Quanto conta per te l’importanza dell’apparenza sociale e pubblica?
«Ahimè molto. Il conflitto per me sta nel fatto che questa importanza dell’apparenza non l’ho decisa io, ma mi è stata inconsapevolmente imposta. L’apparenza pubblica va aldilà della presenza fisica in un luogo, perché ormai all’off-line si preferisce l’on-line; l’apparenza sta nel garantire a se stessi e agli altri la validazione della partecipazione alle attività collettive, attraverso la condivisione. La partecipazione attiva diventa passiva e svuotata di significato. E nel frattempo tutti osservano, in silenzio. A tal proposito mi ritrovo nel pensiero del filosofo Byung-Chul Han, in particolare nella definizione di internet come panottico digitale. In questo senso critico la grande incidenza che ha questa importanza dell’apparenza su di me, ma credo – e spero di non risultare pretenziosa – di poter allargare il discorso a molte altre persone. In fin dei conti mi sembra piuttosto utopistico pensare di vivere in modo autentico la vita sociale e pubblica, senza pensare all’apparenza, credo solo che essa debba coesistere con l’esperienza».

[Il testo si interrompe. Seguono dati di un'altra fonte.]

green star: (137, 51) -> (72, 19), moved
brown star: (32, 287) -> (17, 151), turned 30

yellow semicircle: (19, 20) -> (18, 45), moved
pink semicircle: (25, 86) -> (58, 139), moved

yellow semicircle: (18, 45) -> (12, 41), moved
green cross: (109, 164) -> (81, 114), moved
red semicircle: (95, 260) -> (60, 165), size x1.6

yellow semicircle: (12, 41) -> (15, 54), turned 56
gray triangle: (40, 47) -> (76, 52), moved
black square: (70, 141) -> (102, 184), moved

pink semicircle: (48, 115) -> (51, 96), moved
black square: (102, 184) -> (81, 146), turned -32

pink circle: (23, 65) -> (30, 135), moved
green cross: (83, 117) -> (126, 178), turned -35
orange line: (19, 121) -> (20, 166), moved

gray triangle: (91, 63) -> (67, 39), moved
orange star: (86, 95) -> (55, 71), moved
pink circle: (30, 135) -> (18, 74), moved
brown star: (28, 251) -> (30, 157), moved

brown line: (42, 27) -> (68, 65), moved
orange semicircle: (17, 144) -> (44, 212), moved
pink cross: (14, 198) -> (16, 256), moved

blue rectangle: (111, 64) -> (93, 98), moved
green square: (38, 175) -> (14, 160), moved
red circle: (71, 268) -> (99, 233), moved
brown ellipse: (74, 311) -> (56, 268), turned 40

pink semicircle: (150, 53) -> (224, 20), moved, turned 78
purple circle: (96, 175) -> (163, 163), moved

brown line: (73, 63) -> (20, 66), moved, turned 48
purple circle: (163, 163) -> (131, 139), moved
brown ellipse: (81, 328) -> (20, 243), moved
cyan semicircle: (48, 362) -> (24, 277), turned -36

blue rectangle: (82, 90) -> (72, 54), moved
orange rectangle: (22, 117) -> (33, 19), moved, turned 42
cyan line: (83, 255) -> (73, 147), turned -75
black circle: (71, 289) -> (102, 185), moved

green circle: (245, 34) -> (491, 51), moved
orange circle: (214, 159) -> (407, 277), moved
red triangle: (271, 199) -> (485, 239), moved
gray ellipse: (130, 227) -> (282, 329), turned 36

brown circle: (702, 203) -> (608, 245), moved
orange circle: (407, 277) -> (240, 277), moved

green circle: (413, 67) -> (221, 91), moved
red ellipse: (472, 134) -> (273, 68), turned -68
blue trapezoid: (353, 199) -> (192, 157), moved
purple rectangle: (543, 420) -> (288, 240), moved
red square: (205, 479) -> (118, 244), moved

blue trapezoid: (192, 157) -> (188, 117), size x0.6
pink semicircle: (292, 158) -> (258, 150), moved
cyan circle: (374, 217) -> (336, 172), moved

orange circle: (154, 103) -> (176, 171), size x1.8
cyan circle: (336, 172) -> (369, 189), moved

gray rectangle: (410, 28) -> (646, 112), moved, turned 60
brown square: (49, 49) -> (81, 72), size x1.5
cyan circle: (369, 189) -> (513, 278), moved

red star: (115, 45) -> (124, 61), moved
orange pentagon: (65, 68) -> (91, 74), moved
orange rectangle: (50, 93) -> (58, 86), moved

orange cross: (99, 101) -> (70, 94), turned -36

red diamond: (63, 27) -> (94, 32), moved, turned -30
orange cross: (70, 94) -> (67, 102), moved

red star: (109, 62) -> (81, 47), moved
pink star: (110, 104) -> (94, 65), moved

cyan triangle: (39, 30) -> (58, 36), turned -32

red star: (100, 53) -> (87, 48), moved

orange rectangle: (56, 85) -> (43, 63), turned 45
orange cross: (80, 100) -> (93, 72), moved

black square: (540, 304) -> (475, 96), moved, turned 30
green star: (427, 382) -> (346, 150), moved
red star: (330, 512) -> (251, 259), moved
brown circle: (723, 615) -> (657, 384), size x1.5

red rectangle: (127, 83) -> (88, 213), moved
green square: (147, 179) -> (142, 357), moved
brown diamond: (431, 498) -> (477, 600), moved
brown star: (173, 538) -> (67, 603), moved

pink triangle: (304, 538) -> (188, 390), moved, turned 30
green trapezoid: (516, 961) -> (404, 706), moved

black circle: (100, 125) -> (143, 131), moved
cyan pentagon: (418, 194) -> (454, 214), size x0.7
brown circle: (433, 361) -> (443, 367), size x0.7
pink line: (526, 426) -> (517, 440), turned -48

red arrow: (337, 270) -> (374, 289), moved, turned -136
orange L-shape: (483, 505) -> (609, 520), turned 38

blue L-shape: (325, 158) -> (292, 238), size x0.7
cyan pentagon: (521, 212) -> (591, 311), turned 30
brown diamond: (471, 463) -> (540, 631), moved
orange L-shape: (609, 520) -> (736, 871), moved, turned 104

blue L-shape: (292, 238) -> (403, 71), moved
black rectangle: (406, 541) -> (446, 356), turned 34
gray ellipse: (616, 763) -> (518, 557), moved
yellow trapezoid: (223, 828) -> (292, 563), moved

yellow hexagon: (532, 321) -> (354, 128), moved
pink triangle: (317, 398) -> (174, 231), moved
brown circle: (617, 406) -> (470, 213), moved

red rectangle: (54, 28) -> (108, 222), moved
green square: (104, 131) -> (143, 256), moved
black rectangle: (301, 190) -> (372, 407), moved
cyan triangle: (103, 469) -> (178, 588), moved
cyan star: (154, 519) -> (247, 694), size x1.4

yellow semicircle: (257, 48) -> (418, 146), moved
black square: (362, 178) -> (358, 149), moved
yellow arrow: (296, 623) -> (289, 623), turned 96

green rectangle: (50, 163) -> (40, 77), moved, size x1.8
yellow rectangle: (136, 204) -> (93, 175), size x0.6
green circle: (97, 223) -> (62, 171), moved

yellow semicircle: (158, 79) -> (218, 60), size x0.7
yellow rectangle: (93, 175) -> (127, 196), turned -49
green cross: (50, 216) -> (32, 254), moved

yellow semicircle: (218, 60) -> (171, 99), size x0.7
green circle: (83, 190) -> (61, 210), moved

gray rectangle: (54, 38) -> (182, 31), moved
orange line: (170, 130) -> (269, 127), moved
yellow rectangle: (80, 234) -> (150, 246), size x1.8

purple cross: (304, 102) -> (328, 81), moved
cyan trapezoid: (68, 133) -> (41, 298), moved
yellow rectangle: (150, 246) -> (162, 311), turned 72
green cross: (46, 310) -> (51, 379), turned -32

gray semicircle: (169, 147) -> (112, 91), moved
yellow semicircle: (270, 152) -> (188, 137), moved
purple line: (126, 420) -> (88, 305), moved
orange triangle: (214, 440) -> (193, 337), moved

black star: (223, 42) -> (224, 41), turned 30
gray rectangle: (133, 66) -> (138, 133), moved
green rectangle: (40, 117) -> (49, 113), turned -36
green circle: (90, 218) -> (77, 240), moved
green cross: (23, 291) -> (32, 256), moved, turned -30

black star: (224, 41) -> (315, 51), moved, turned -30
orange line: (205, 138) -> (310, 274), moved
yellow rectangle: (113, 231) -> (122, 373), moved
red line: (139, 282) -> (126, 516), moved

Il richiamo, il plagio, la riedizione, il ready made dell’iconografia di un’identità legata al passato, al presente e al contemporaneo sono messi costantemente in discussione in una ricerca affannosa di una nuova identificazione del sé, di un nuovo valore di rappresentazione. Qual è il tuo valore di rappresentazione oggi?
«Il mio valore di rappresentazione oggi verte verso la ricerca dell’essenziale. Essenziale nella forma ma soprattutto nel processo creativo. L’identificazione del sé è un processo molto lento e va controcorrente rispetto alla necessità imposta da un sistema dell’arte che obbliga a sostenere dei ritmi a volte troppo veloci ed estenuanti».
ll nostro “agire” pubblico, anche con un’opera d’arte, travolge il nostro quotidiano, la nostra vita intima, i nostri sentimenti o, meglio, la riproduzione di tutto ciò che siamo e proviamo ad apparire nei confronti del mondo. Tu ti definisci un’artista agli occhi del mondo?
«Come accennavo in una delle risposte precedenti, sì. Sono curiosa di sapere come il mondo definirebbe me!».
Quale “identità culturale e pubblica” avresti voluto essere oltre a quella che ti appartiene?
«Una rivoluzionaria, un po’ come Ildegarda di Bingen nel Medioevo».
Biografia
Cristina De Paola (1995, Uggiano la Chiesa). Si laurea in Fotografia all’Accademia di Belle Arti di Brera a Milano. Nel 2020 realizza la mostra personale Finis Terrae, a cura di Emma Zanella, presso il Museo MA*GA,Gallarate. Nel 2021 partecipa alla rassegna di cinema e video PROGETTO SPAZIO VOLTA OPEN CINEMA, presso Spazio Volta, Bergamo. Nel 2022 espone a ReA! Art Fair, alla Fabbrica del Vapore, Milano. Nel 2023 espone nelle mostre collettive: Combat Prize al Museo Civico Fattori di Livorno; Parla del Tuo Villaggio #3, a KORA Contemporary Arts Center, Castrignano de’ Greci e ImageNation Paris / Just Women Collective, alla Galerie Joseph Le Palais, Parigi.